Son tres casos de los 50 que se producen al año. Alrededor de medio millón de mujeres abortan cada año (muchas de ellas adolescentes o niñas), según datos de Amnistía Internacional. La base del problema, según las impulsoras de la Campaña por el Aborto Legal, Seguro y Gratuito, es la ausencia de educación sexual para decidir.  De hecho, sólo un 20% de los jóvenes en Argentina ha recibido educación sexual en las escuelas. El Gobierno argentino ha decidido mirar hacia otro lado y en lugar de gastar en prevención y educación del siglo XXI ha retrocedido a una ley caduca de 1921.

La penalización sólo hace que muchos abortos sean inseguros, aumentando la mortalidad de mujeres, sobre todo las pobres. Los que se autodenominan pro vida parecen estar más interesados por un ser que no es ni un cacahuete antes que por una mujer que tiene vida, pasado, un montón de amigas, familia y un futuro.

El hecho de que sea una práctica ilegal en Argentina (y en prácticamente todos los países de Latinoamérica a excepción de Uruguay y Cuba) conlleva que se realice en condiciones de clandestinidad. En este contexto, dependiendo del sector económico al que se pertenezca, las condiciones varían, desde la realización en un consultorio médico clandestino en condiciones de salubridad o, muy por el contrario, la práctica con elementos caseros (yuyos, agujas de tejer, perchas, o perejil) sin ningún tipo de asepsia.

La prohibición del aborto es una violación de derechos humanos y una vulneración de nuestra autonomía reproductiva. Los dirigentes argentinos (senadores percha les llaman también) han decidido prohibir el acceso al aborto en el sistema sanitario público, pero han preferido que lleguen mujeres a los hospitales en estado grave.
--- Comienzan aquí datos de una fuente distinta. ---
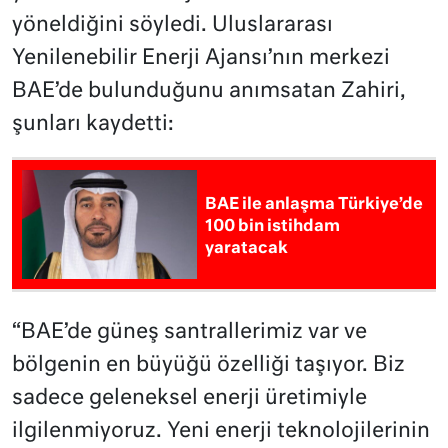
yöneldiğini söyledi. Uluslararası
Yenilenebilir Enerji Ajansı’nın merkezi
BAE’de bulunduğunu anımsatan Zahiri,
şunları kaydetti:
BAE ile anlaşma Türkiye’de
100 bin istihdam
yaratacak
“BAE’de güneş santrallerimiz var ve
bölgenin en büyüğü özelliği taşıyor. Biz
sadece geleneksel enerji üretimiyle
ilgilenmiyoruz. Yeni enerji teknolojilerinin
En caso de tratarse de una cuestión económica, de ahorrar gastos en el sistema de salud pública, los datos parecen demostrar lo contrario. Según un estudio realizado por la senadora Nancy González, el Estado podría ahorrar un 43% en caso de que se legalizara el aborto. Además, las clínicas abortistas se benefician de la penalización y según el Sindicato Argentino de Farmacéuticos y Bioquímicos y despenalizar el aborto permitiría desinflar los costes y también se ganaría en seguridad. Sin ir más lejos, el precio en las clínicas bajaría de 30.000 a unos 5.000 pesos, y lo mismo pasaría con las pastillas. 

Esta decisión no hace más que perpetuar el tipo de violencia que se ejerce contra las mujeres, niñas y personas con capacidad de gestar. Y esa violencia es una cuestión de salud pública. Desde el 2010 hasta el 2014, según un estudio realizado por la Organización Mundial de la Salud (OMS), a nivel mundial se produjeron 25 millones de abortos peligrosos de los cuales el 95% se realizaron en América Latina, África y Asia. El informe reclama a los Gobiernos el acceso seguro a la interrupción del embarazo e insiste en que las leyes más restrictivas no reducen los abortos, sino aumentan su peligrosidad.

Como ya ocurrió en España con el anteproyecto de Ley Gallardón, el peso de la Iglesia (en el caso latino de la religión evangélica), es un factor determinante. Y es que existe una manía globalizada de meter los rosarios en nuestros ovarios, mientras mujeres mueren desangradas en quirófanos en el nombre de dios todopoderoso. Los obispos argentinos consideran que está en riesgo la continuidad de la vida humana, y sus palabras retumban como si fuera un capítulo más de El Cuento de la Criada.

Por suerte, la marea verde seguirá batalleando y más pronto que tarde (tras las elecciones presidenciales probablemente) se conseguirá poner cordura. Hasta entonces sólo nos queda apoyar a nuestras compañeras argentinas en su lucha y buscar alternativas de acompañamiento a las mujeres que necesiten o quieran abortar. Los pañuelos verdes ya han hecho historia y las calles han vencido.